Turnitin launches iThenticate 2.0 to help maintain integrity of high stakes content with AI writing detection
Learn more

International Day of Action Against Contract Cheating

An interview with Tricia Bertram Gallant with the International Center for Academic Integrity on contract cheating

Turnitin is committed to providing the most effective educational tools to protect intellectual property and promote academic integrity. In alignment with the commitment to ethics in education, we're supporting the 2nd Annual International Day of Action Against Contract Cheating.

To recognize the International Day of Action Against Contract Cheating on October 18th and share its importance, we interviewed Tricia Bertram Gallant, Transition Co-Chair for the International Center for Academic Integrity (ICAI).

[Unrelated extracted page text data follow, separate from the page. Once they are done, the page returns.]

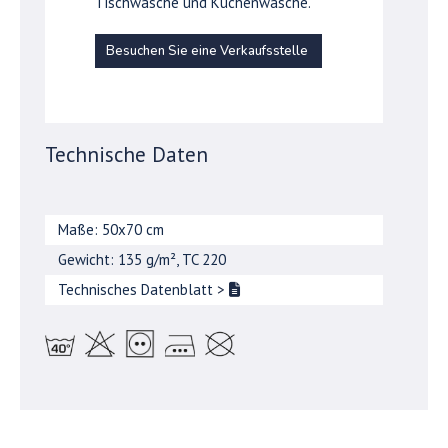
Tischwäsche und Küchenwäsche.
Besuchen Sie eine Verkaufsstelle
Technische Daten
Maße: 50x70 cm
Gewicht: 135 g/m², TC 220
Technisches Datenblatt
>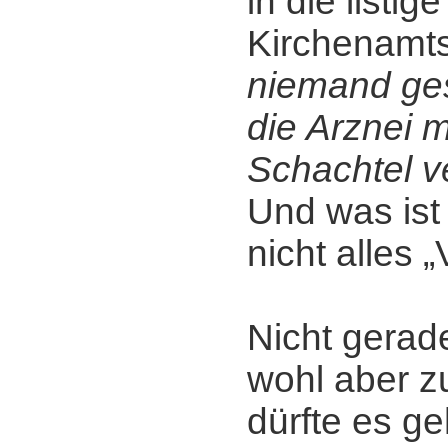
in die listi
Kirchenamt
niemand ges
die Arznei 
Schachtel v
Und was ist 
nicht alles 
Nicht gerade
wohl aber zu
dürfte es ge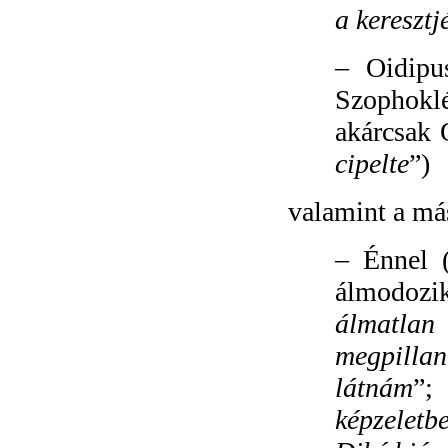
a keresztj
–
Oidipu
Szophoklé
akárcsak 
cipelte
”)
valamint a más
–
Énnel (
álmodozik
álmatla
megpill
látnám
”;
képzeletb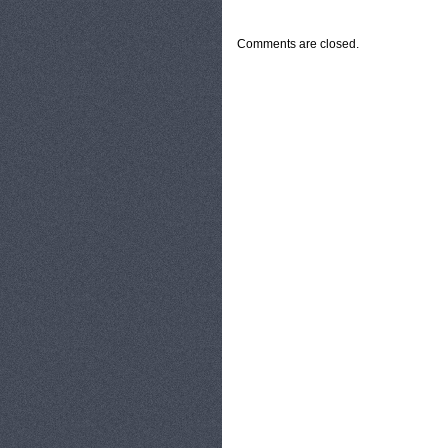
CATEGORIES:
TURYSTYKA, PODRÓŻE
Comments are closed.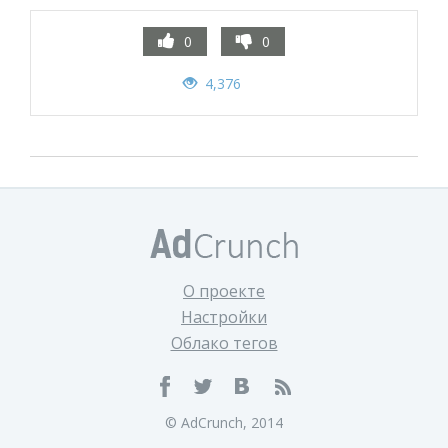
0
0
4,376
О проекте
Настройки
Облако тегов
© AdCrunch, 2014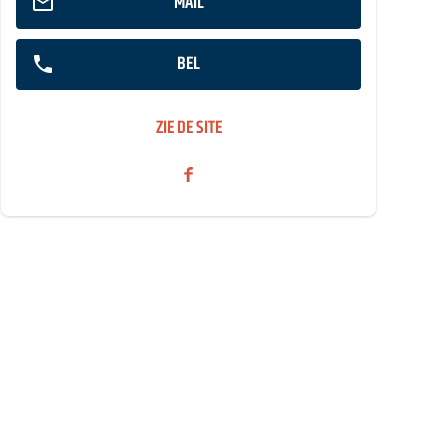
MAIL
BEL
ZIE DE SITE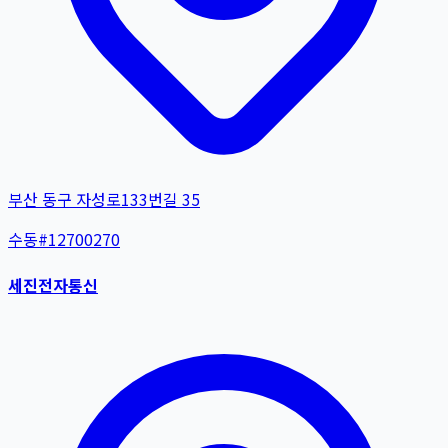
부산 동구 자성로133번길 35
수동
#
12700270
세진전자통신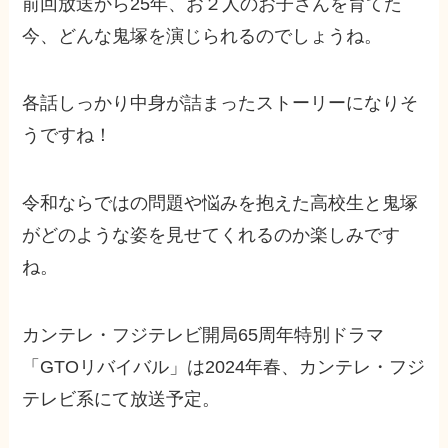
前回放送から25年、お２人のお子さんを育てた
今、どんな鬼塚を演じられるのでしょうね。
各話しっかり中身が詰まったストーリーになりそ
うですね！
令和ならではの問題や悩みを抱えた高校生と鬼塚
がどのような姿を見せてくれるのか楽しみです
ね。
カンテレ・フジテレビ開局65周年特別ドラマ
「GTOリバイバル」は2024年春、カンテレ・フジ
テレビ系にて放送予定。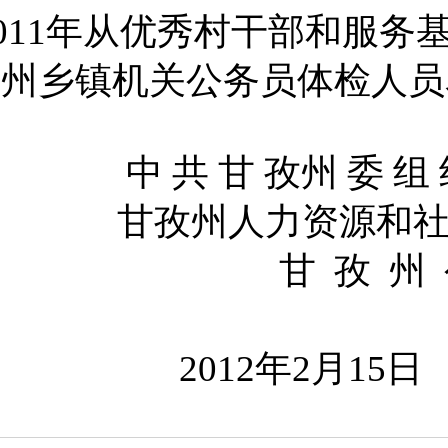
2011年从优秀村干部和服务
我州乡镇机关公务员
体检人员
中 共 甘 孜州 委 组 
甘孜州人力资源和社
甘
孜
州
2012
年
2
月
15
日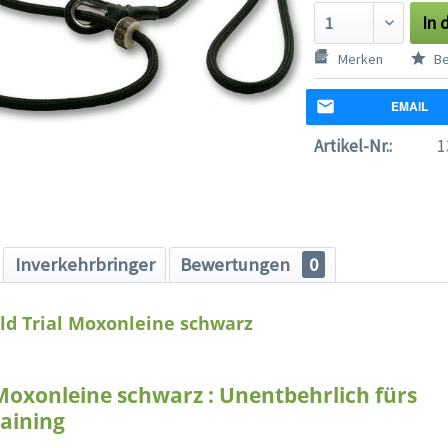
In 
Merken
Be
EMAIL
Artikel-Nr.:
1
Inverkehrbringer
Bewertungen
0
ld Trial Moxonleine schwarz
 Moxonleine schwarz : Unentbehrlich fürs
raining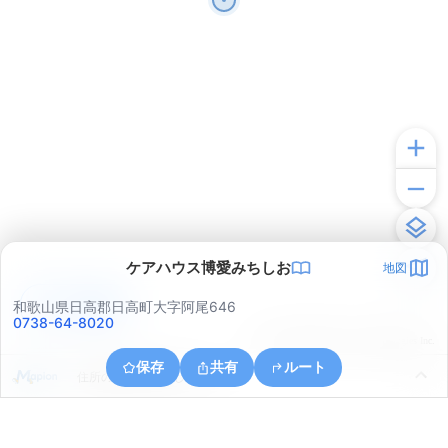
ケアハウス博愛みちしお
地図
アプリで見る
和歌山県日高郡日高町大字阿尾646
0738-64-8020
© ONE COMPATH © GeoTechnologies Inc.
保存
共有
ルート
住所の取得に失敗しました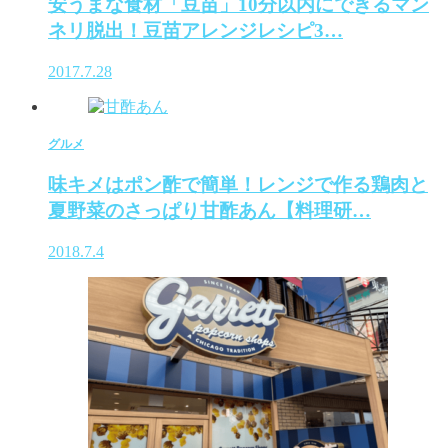
安うまな食材「豆苗」10分以内にできるマン
ネリ脱出！豆苗アレンジレシピ3…
2017.7.28
グルメ
味キメはポン酢で簡単！レンジで作る鶏肉と
夏野菜のさっぱり甘酢あん【料理研…
2018.7.4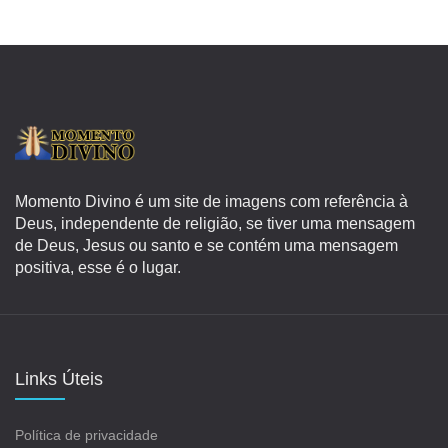
Momento Divino é um site de imagens com referência à
Deus, independente de religião, se tiver uma mensagem
de Deus, Jesus ou santo e se contém uma mensagem
positiva, esse é o lugar.
Links Úteis
Política de privacidade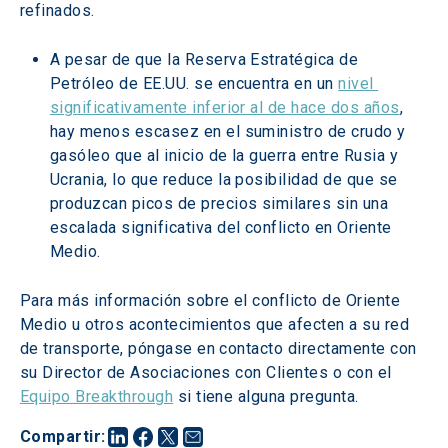
refinados.
A pesar de que la Reserva Estratégica de 
Petróleo de EE.UU. se encuentra en un 
nivel 
significativamente inferior al de hace dos años
, 
hay menos escasez en el suministro de crudo y 
gasóleo que al inicio de la guerra entre Rusia y 
Ucrania, lo que reduce la posibilidad de que se 
produzcan picos de precios similares sin una 
escalada significativa del conflicto en Oriente 
Medio.
Para más información sobre el conflicto de Oriente 
Medio u otros acontecimientos que afecten a su red 
de transporte, póngase en contacto directamente con 
su Director de Asociaciones con Clientes o con el 
Equipo Breakthrough
 si tiene alguna pregunta.
Compartir
: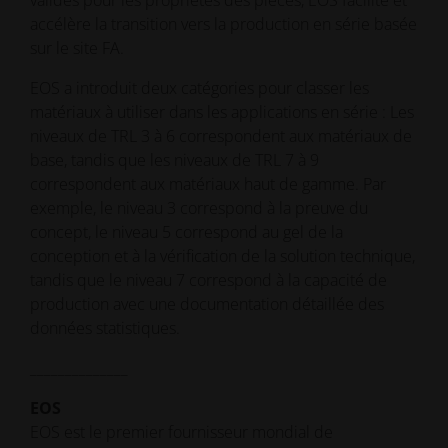
accélère la transition vers la production en série basée
sur le site FA.
EOS a introduit deux catégories pour classer les
matériaux à utiliser dans les applications en série : Les
niveaux de TRL 3 à 6 correspondent aux matériaux de
base, tandis que les niveaux de TRL 7 à 9
correspondent aux matériaux haut de gamme. Par
exemple, le niveau 3 correspond à la preuve du
concept, le niveau 5 correspond au gel de la
conception et à la vérification de la solution technique,
tandis que le niveau 7 correspond à la capacité de
production avec une documentation détaillée des
données statistiques.
______________
EOS
EOS est le premier fournisseur mondial de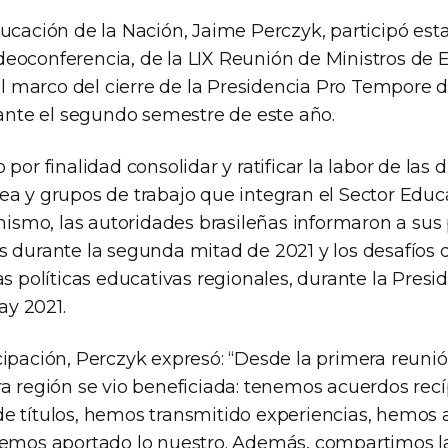
ducación de la Nación, Jaime Perczyk, participó e
eoconferencia, de la LIX Reunión de Ministros de 
marco del cierre de la Presidencia Pro Tempore d
rante el segundo semestre de este año.
por finalidad consolidar y ratificar la labor de las 
ea y grupos de trabajo que integran el Sector Educ
mo, las autoridades brasileñas informaron a sus 
s durante la segunda mitad de 2021 y los desafíos 
as políticas educativas regionales, durante la Presi
y 2021.
cipación, Perczyk expresó: “Desde la primera reuni
ra región se vio beneficiada: tenemos acuerdos rec
e títulos, hemos transmitido experiencias, hemos
hemos aportado lo nuestro. Además, compartimos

Tricia joins us to raise awareness about the rise of contract cheating and offer ways for institutions and stakeholders to combat this growing phenomenon.

Turnitin: How do you define contract cheating and what does it look like today?

Tricia Bertram Gallant: Contract cheating is when someone else completes an assessment for a student that the student then submits, or attempts to submit, for credit. Sometimes a student is asking their friend for a favor, and they aren't paying that friend to complete their work. Students also go on social media sites like Craigslist or Facebook to connect with people who will take exams or write papers for them either in person or online.

Many times, students go to "free" essay sites where they can search for and download a generic paper without paying. Those papers aren't very good. They contain obvious plagiarism and students are typically caught for handing one in.

What's more concerning is that there are websites where students can pay for someone to write a custom paper for them. The price depends on deadline, the number of words, topic, and even the grade that they will receive—an "A" paper may cost more than a "C" paper. On websites like this, students can pay for services with money or credits. They can earn credits by liking something on the website, referring their friends, or by uploading syllabi, exams, or notes from their classes—their professor's intellectual property. Students can use these credits to access other professors' materials, pay for tutoring services, or pay for someone to write a paper or assignment.

Tii: Of all potential ethical issues in education, why is the ICAI focusing on contract cheating?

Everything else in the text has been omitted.